[Opening TASK INPUT section]

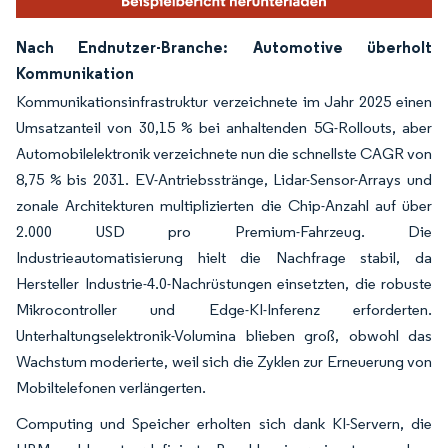
Nach Endnutzer-Branche: Automotive überholt
Kommunikation
Kommunikationsinfrastruktur verzeichnete im Jahr 2025 einen
Umsatzanteil von 30,15 % bei anhaltenden 5G-Rollouts, aber
Automobilelektronik verzeichnete nun die schnellste CAGR von
8,75 % bis 2031. EV-Antriebsstränge, Lidar-Sensor-Arrays und
zonale Architekturen multiplizierten die Chip-Anzahl auf über
2.000 USD pro Premium-Fahrzeug. Die
Industrieautomatisierung hielt die Nachfrage stabil, da
Hersteller Industrie-4.0-Nachrüstungen einsetzten, die robuste
Mikrocontroller und Edge-KI-Inferenz erforderten.
Unterhaltungselektronik-Volumina blieben groß, obwohl das
Wachstum moderierte, weil sich die Zyklen zur Erneuerung von
Mobiltelefonen verlängerten.
Computing und Speicher erholten sich dank KI-Servern, die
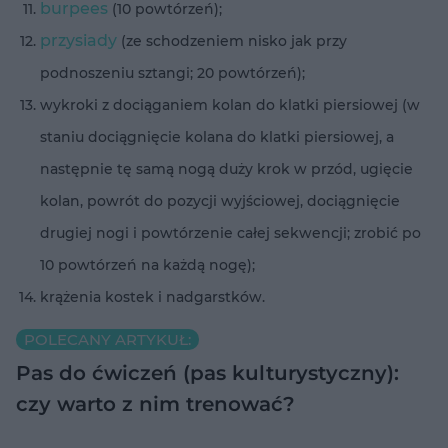
burpees
(10 powtórzeń);
przysiady
(ze schodzeniem nisko jak przy
podnoszeniu sztangi; 20 powtórzeń);
wykroki z dociąganiem kolan do klatki piersiowej (w
staniu dociągnięcie kolana do klatki piersiowej, a
następnie tę samą nogą duży krok w przód, ugięcie
kolan, powrót do pozycji wyjściowej, dociągnięcie
drugiej nogi i powtórzenie całej sekwencji; zrobić po
10 powtórzeń na każdą nogę);
krążenia kostek i nadgarstków.
POLECANY ARTYKUŁ:
Pas do ćwiczeń (pas kulturystyczny):
czy warto z nim trenować?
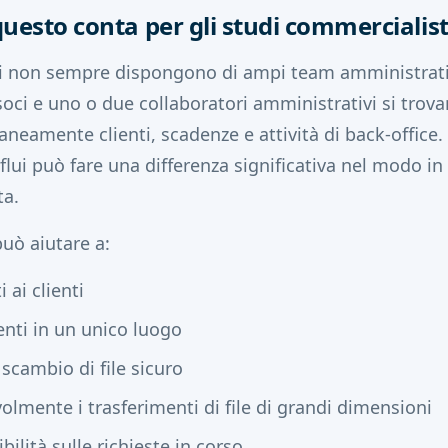
uesto conta per gli studi commercialisti
oli non sempre dispongono di ampi team amministrativi.
soci e uno o due collaboratori amministrativi si trov
eamente clienti, scadenze e attività di back-office. R
ui può fare una differenza significativa nel modo in 
ta.
può aiutare a:
i ai clienti
nti in un unico luogo
scambio di file sicuro
olmente i trasferimenti di file di grandi dimensioni
ibilità sulle richieste in corso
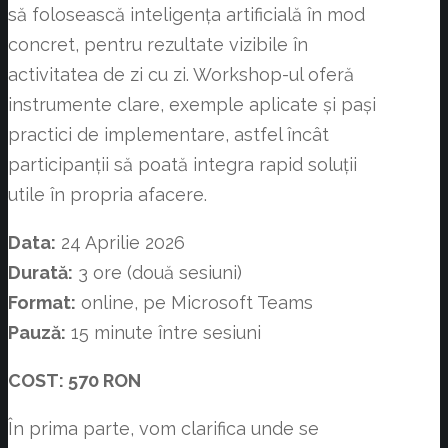
să folosească inteligența artificială în mod
concret, pentru rezultate vizibile în
activitatea de zi cu zi. Workshop-ul oferă
instrumente clare, exemple aplicate și pași
practici de implementare, astfel încât
participanții să poată integra rapid soluții
utile în propria afacere.
Data:
24 Aprilie 2026
Durată:
3 ore (două sesiuni)
Format:
online, pe Microsoft Teams
Pauză:
15 minute între sesiuni
COST: 570 RON
În prima parte, vom clarifica unde se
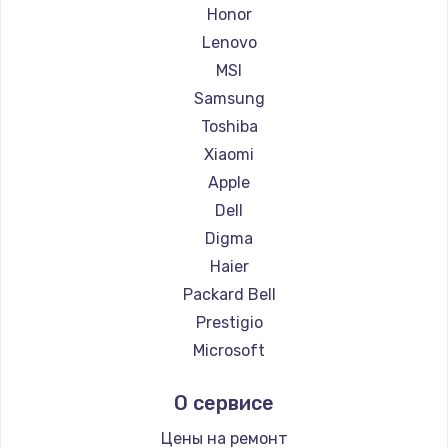
Ремонт ноутбуков Getac
Honor
Ремонт ноутбуков Epson
Lenovo
Ремонт ноутбуков Philips
MSI
Ремонт ноутбуков LG
Samsung
Ремонт ноутбуков Panasonic
Toshiba
Ремонт ноутбуков Irbis
Xiaomi
Ремонт ноутбуков Thunderobot
Apple
Ремонт ноутбуков Hasee
Dell
Ремонт ноутбуков ZTE
Digma
Ремонт ноутбуков Hiper
Haier
Ремонт ноутбуков Evga
Packard Bell
Ремонт ноутбуков Google
Prestigio
Ремонт ноутбуков Echips
Microsoft
Ремонт ноутбуков Ardor
Alienware
О сервисе
Ремонт ноутбуков Predator
Aquarius
Ремонт ноутбуков iru
Gigabyte
Цены на ремонт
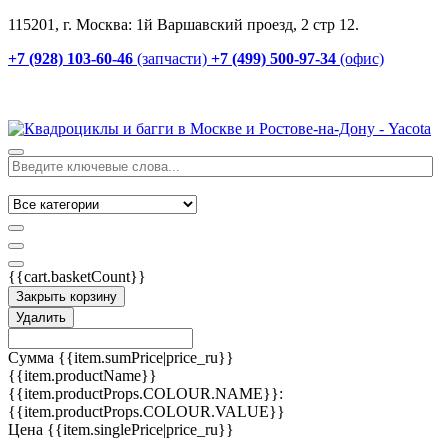
115201, г. Москва: 1й Варшавский проезд, 2 стр 12.
+7 (928) 103-60-46
(запчасти)
+7 (499) 500-97-34
(офис)
{{cart.basketCount}}
Закрыть корзину
Удалить
Сумма
{{item.sumPrice|price_ru}}
{{item.productName}}
{{item.productProps.COLOUR.NAME}}:
{{item.productProps.COLOUR.VALUE}}
Цена
{{item.singlePrice|price_ru}}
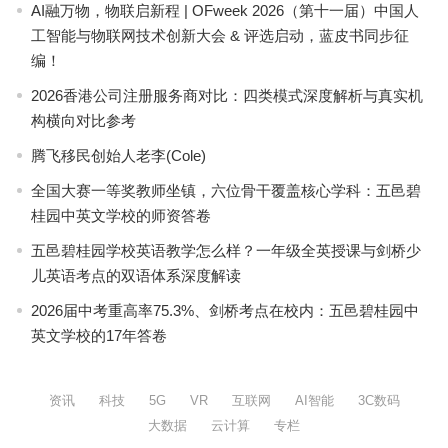
AI融万物，物联启新程 | OFweek 2026（第十一届）中国人
工智能与物联网技术创新大会 & 评选启动，蓝皮书同步征
编！
2026香港公司注册服务商对比：四类模式深度解析与真实机
构横向对比参考
腾飞移民创始人老李(Cole)
全国大赛一等奖教师坐镇，六位骨干覆盖核心学科：五邑碧
桂园中英文学校的师资答卷
五邑碧桂园学校英语教学怎么样？一年级全英授课与剑桥少
儿英语考点的双语体系深度解读
2026届中考重高率75.3%、剑桥考点在校内：五邑碧桂园中
英文学校的17年答卷
资讯
科技
5G
VR
互联网
AI智能
3C数码
大数据
云计算
专栏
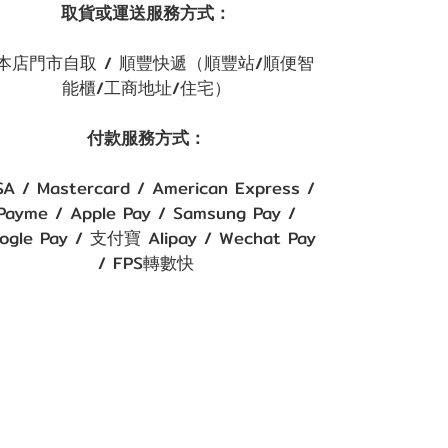
取貨或運送服務方式：
本店門市自取 / 順豐快遞（順豐站/順便智
能櫃/工商地址/住宅）
付款服務方式：
SA / Mastercard / American Express /
Payme / Apple Pay / Samsung Pay /
ogle Pay / 支付寶 Alipay / Wechat Pay
/ FPS轉數快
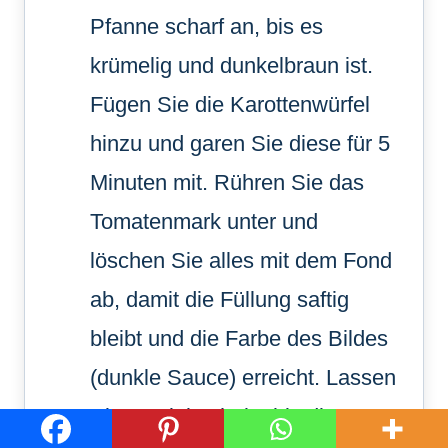
Pfanne scharf an, bis es
krümelig und dunkelbraun ist.
Fügen Sie die Karottenwürfel
hinzu und garen Sie diese für 5
Minuten mit. Rühren Sie das
Tomatenmark unter und
löschen Sie alles mit dem Fond
ab, damit die Füllung saftig
bleibt und die Farbe des Bildes
(dunkle Sauce) erreicht. Lassen
Sie es einköcheln, bis die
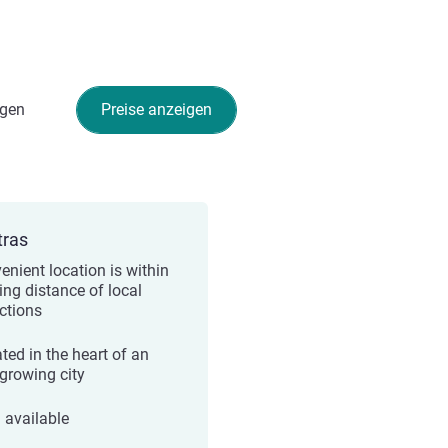
gen
Preise anzeigen
tras
enient location is within
ing distance of local
actions
ted in the heart of an
-growing city
i available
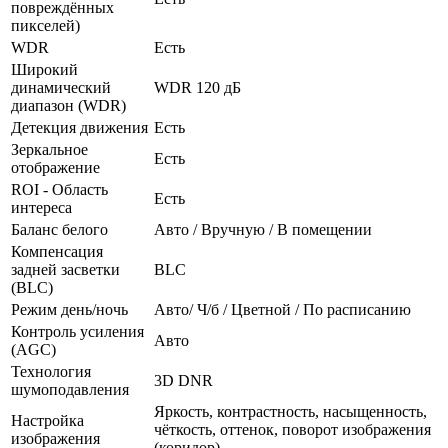
повреждённых
пикселей)
WDR
Есть
Широкий
динамический
WDR 120 дБ
диапазон (WDR)
Детекция движения
Есть
Зеркальное
Есть
отображение
ROI - Область
Есть
интереса
Баланс белого
Авто / Вручную / В помещении
Компенсация
задней засветки
BLC
(BLC)
Режим день/ночь
Авто/ Ч/б / Цветной / По расписанию
Контроль усиления
Авто
(AGC)
Технология
3D DNR
шумоподавления
Яркость, контрастность, насыщенность,
Настройка
чёткость, оттенок, поворот изображения
изображения
(коридор)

[Closing TASK INPUT section]

WHAT TO PRODUCE: Beginning at the line that contains "2026届中考重高率75.3%、剑桥考点在校内：五邑碧桂园中" and ending at the last line of the data, return each line exactly; no picture belongs in the copy.

TASK SOLUTION:
2026届中考重高率75.3%、剑桥考点在校内：五邑碧桂园中
英文学校的17年答卷
资讯
科技
5G
VR
互联网
AI智能
3C数码
大数据
云计算
专栏
取貨或運送服務方式：
本店門市自取 / 順豐快遞（順豐站/順便智
能櫃/工商地址/住宅）
付款服務方式：
SA / Mastercard / American Express /
Payme / Apple Pay / Samsung Pay /
ogle Pay / 支付寶 Alipay / Wechat Pay
/ FPS轉數快
Pfanne scharf an, bis es
krümelig und dunkelbraun ist.
Fügen Sie die Karottenwürfel
hinzu und garen Sie diese für 5
Minuten mit. Rühren Sie das
Tomatenmark unter und
löschen Sie alles mit dem Fond
ab, damit die Füllung saftig
bleibt und die Farbe des Bildes
(dunkle Sauce) erreicht. Lassen
Sie es einköcheln, bis die
gen
Preise anzeigen
tras
enient location is within
ing distance of local
actions
ted in the heart of an
-growing city
i available
повреждённых
пикселей)
WDR
Есть
Широкий
динамический
WDR 120 дБ
диапазон (WDR)
Детекция движения
Есть
Зеркальное
Есть
отображение
ROI - Область
Есть
интереса
Баланс белого
Авто / Вручную / В помещении
Компенсация
задней засветки
BLC
(BLC)
Режим день/ночь
Авто/ Ч/б / Цветной / По расписанию
Контроль усиления
Авто
(AGC)
Технология
3D DNR
шумоподавления
Яркость, контрастность, насыщенность,
Настройка
чёткость, оттенок, поворот изображения
изображения
(коридор)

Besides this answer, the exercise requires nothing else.